8 things you need to know about the world’s best rally bike
1 Look through the other manufacturers’ line-ups and few design and build a motorcycle specifically for rally like KTM do. The results are the proof of the pudding. Only Honda are truly building a bike fit for purpose while most others are essentially enduro or MX bikes adapted for rally use. Every aspect of the KTM is designed, tested and developed to suit the task of winning the Dakar. This bike is the benchmark.

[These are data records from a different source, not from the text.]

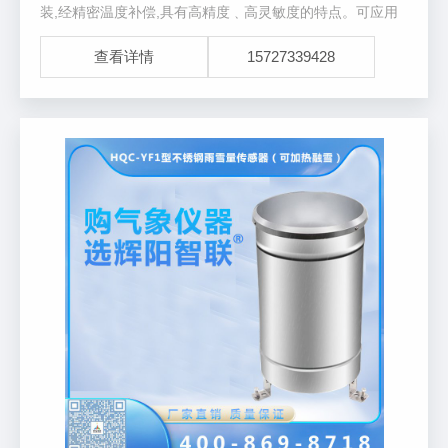
装,经精密温度补偿,具有高精度﹑高灵敏度的特点。可应用
于空气压力，海拔高度的测量是自动气象站的配套产品。
查看详情
15727339428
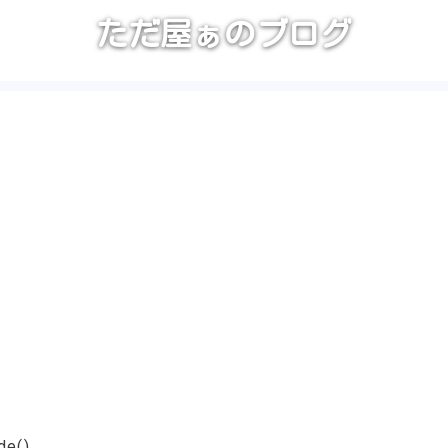
ただ屋ぁのブログ
de()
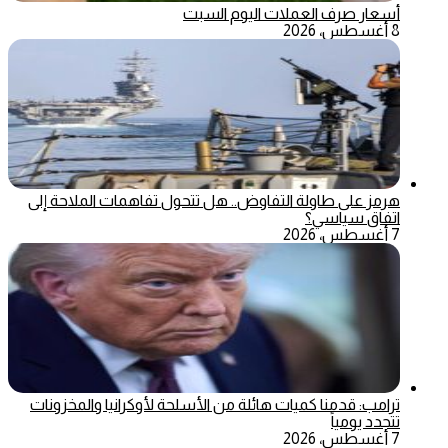
أسعار صرف العملات اليوم السبت
8 أغسطس، 2026
هرمز على طاولة التفاوض.. هل تتحول تفاهمات الملاحة إلى
اتفاق سياسي؟
7 أغسطس، 2026
ترامب: قدمنا كميات هائلة من الأسلحة لأوكرانيا والمخزونات
تتجدد يومياً
7 أغسطس، 2026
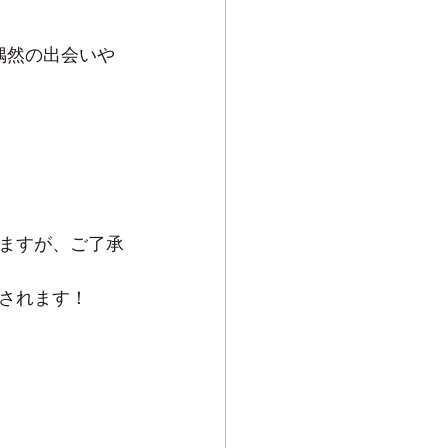
偶然の出会いや
ますが、ご了承
されます！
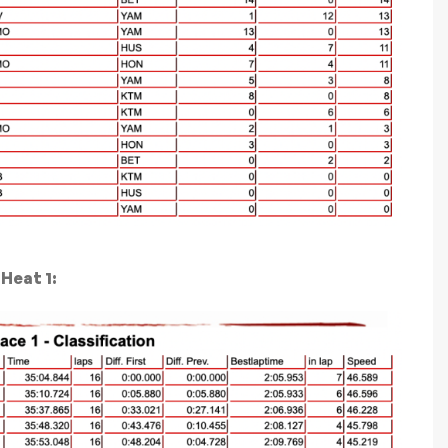
Heat 1:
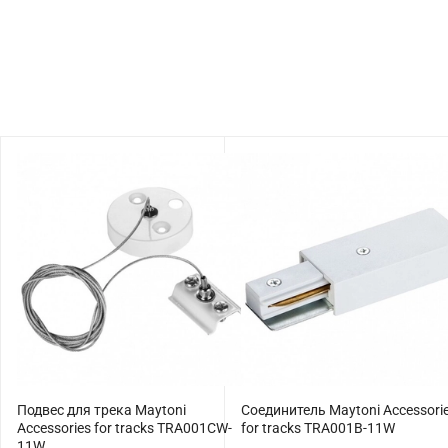
Подвес для трека Maytoni
Соединитель Maytoni Accessori
Accessories for tracks TRA001CW-
for tracks TRA001B-11W
11W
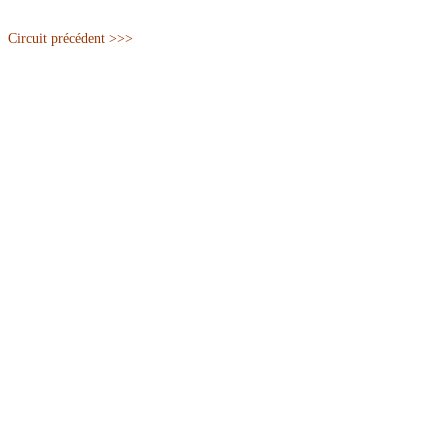
Circuit précédent >>>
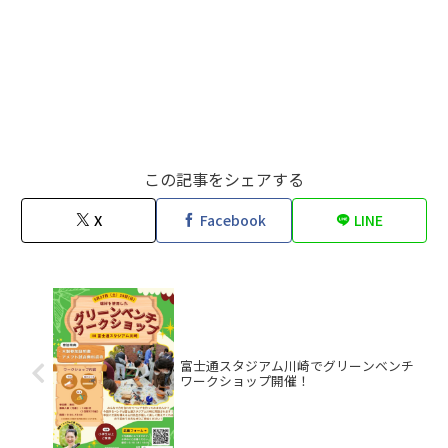
この記事をシェアする
X
Facebook
LINE
富士通スタジアム川崎でグリーンベンチ
ワークショップ開催！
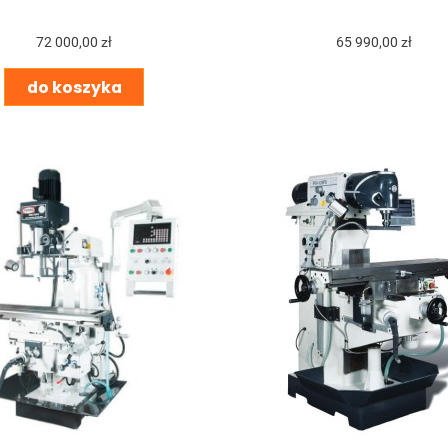
72 000,00 zł
65 990,00 zł
do koszyka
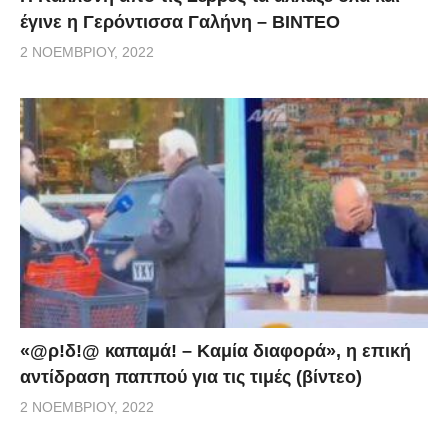
έγινε η Γερόντισσα Γαλήνη – ΒΙΝΤΕΟ
2 ΝΟΕΜΒΡΊΟΥ, 2022
«@ρ!δ!@ καπαμά! – Καμία διαφορά», η επική
αντίδραση παππού για τις τιμές (βίντεο)
2 ΝΟΕΜΒΡΊΟΥ, 2022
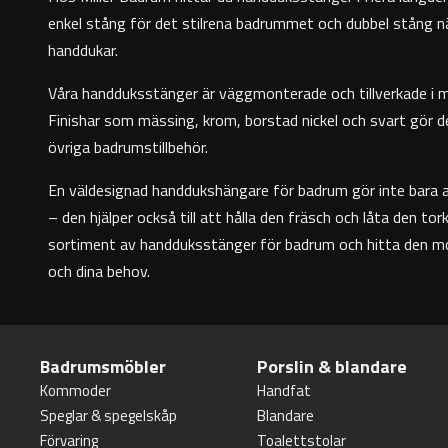
enkel stång för det stilrena badrummet och dubbel stång nä
handdukar.
Våra handduksstänger är väggmonterade och tillverkade i ma
Finishar som mässing, krom, borstad nickel och svart gör 
övriga
badrumstillbehör
.
En väldesignad handdukshängare för badrum gör inte bara
– den hjälper också till att hålla den fräsch och låta den to
sortiment av handduksstänger för badrum och hitta den mod
och dina behov.
Badrumsmöbler
Porslin & blandare
Kommoder
Handfat
Speglar & spegelskåp
Blandare
Förvaring
Toalettstolar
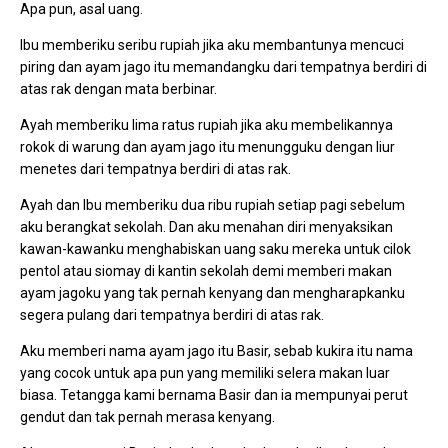
Apa pun, asal uang.
Ibu memberiku seribu rupiah jika aku membantunya mencuci
piring dan ayam jago itu memandangku dari tempatnya berdiri di
atas rak dengan mata berbinar.
Ayah memberiku lima ratus rupiah jika aku membelikannya
rokok di warung dan ayam jago itu menungguku dengan liur
menetes dari tempatnya berdiri di atas rak.
Ayah dan Ibu memberiku dua ribu rupiah setiap pagi sebelum
aku berangkat sekolah. Dan aku menahan diri menyaksikan
kawan-kawanku menghabiskan uang saku mereka untuk cilok
pentol atau siomay di kantin sekolah demi memberi makan
ayam jagoku yang tak pernah kenyang dan mengharapkanku
segera pulang dari tempatnya berdiri di atas rak.
Aku memberi nama ayam jago itu Basir, sebab kukira itu nama
yang cocok untuk apa pun yang memiliki selera makan luar
biasa. Tetangga kami bernama Basir dan ia mempunyai perut
gendut dan tak pernah merasa kenyang.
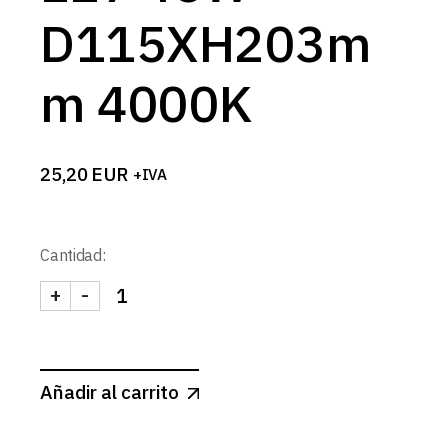
D115XH203m
m 4000K
25,20
EUR
+IVA
Cantidad:
+
-
BOMBILLA LED E27 45W D115XH203mm 4000K c
Añadir al carrito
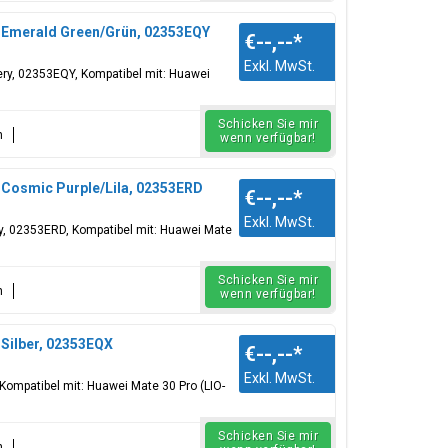
e, Emerald Green/Grün, 02353EQY
€--,--
*
Exkl. MwSt.
tery, 02353EQY, Kompatibel mit: Huawei
Schicken Sie mir
n
wenn verfügbar!
, Cosmic Purple/Lila, 02353ERD
€--,--
*
Exkl. MwSt.
tery, 02353ERD, Kompatibel mit: Huawei Mate
Schicken Sie mir
n
wenn verfügbar!
 Silber, 02353EQX
€--,--
*
Exkl. MwSt.
, Kompatibel mit: Huawei Mate 30 Pro (LIO-
Schicken Sie mir
n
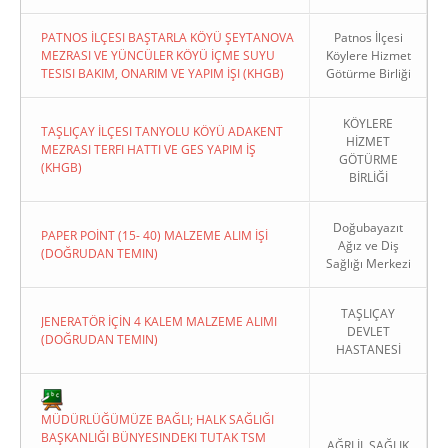
PATNOS İLÇESI BAŞTARLA KÖYÜ ŞEYTANOVA
Patnos İlçesi
MEZRASI VE YÜNCÜLER KÖYÜ İÇME SUYU
Köylere Hizmet
TESISI BAKIM, ONARIM VE YAPIM İŞI (KHGB)
Götürme Birliği
KÖYLERE
TAŞLIÇAY İLÇESI TANYOLU KÖYÜ ADAKENT
HİZMET
MEZRASI TERFI HATTI VE GES YAPIM İŞ
GÖTÜRME
(KHGB)
BİRLİĞİ
Doğubayazıt
PAPER POİNT (15- 40) MALZEME ALIM İŞİ
Ağız ve Diş
(DOĞRUDAN TEMIN)
Sağlığı Merkezi
TAŞLIÇAY
JENERATÖR İÇİN 4 KALEM MALZEME ALIMI
DEVLET
(DOĞRUDAN TEMIN)
HASTANESİ
MÜDÜRLÜĞÜMÜZE BAĞLI; HALK SAĞLIĞI
BAŞKANLIĞI BÜNYESINDEKI TUTAK TSM
AĞRI İL SAĞLIK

2 The range of riding conditions in the Dakar is as vast as you can imagine. Unreal sand, massive dunes, rocky hard-packed desert, dried-out river beds and a hell of a lot of road riding liaisons (fancy getting up in London at 4am, riding to Manchester to start a race at 7.30? Then doing a lap of Derbyshire off-road before heading back to, ooh, let’s say Oxford?) The claim that rally bikes are set-up to work best in sandy deserts is nonsense, this bike is just as capable hacking around as a courier bike as it is riding up 100ft dunes.
3 Aside from a few extra buttons, the navigation tower and bigger fuel tanks, the KTM Rally isn’t far removed from an enduro bike in feel – though heavier (140kg). 4 The fuel tanks carry over 33 litres, split more or less evenly between tanks front and rear. A switch on the left handlebar changes the fuel pump feed so riders can choose which tank drains and therefore adjust weight distribution. Most run the rear tank down, which affects handling most, for 100km or so then switch to the front. Full of fuel the bikes are over 20kg heavier. 5 One of the beauties of KTM’S Rally programme is that the 450 Factory Rally bike feeds, and feeds off, a production bike programme. Subject to having upwards of €30,000 you can buy a 450 Rally Replica. The difference is in the WP suspension and linkage, plus the Akrapovic factory exhaust, engine mapping and fancy Pankl parts in the factory bike engine. 6 KTM Rally bikes have to be comfortable to spend hours sitting or standing riding. Of course the seat isn’t an armchair as off-road sport does require a certain degree of physical stubbornness. But this Selle Dalla Valle seat is comfier than it looks and loads better than an enduro or MX bike.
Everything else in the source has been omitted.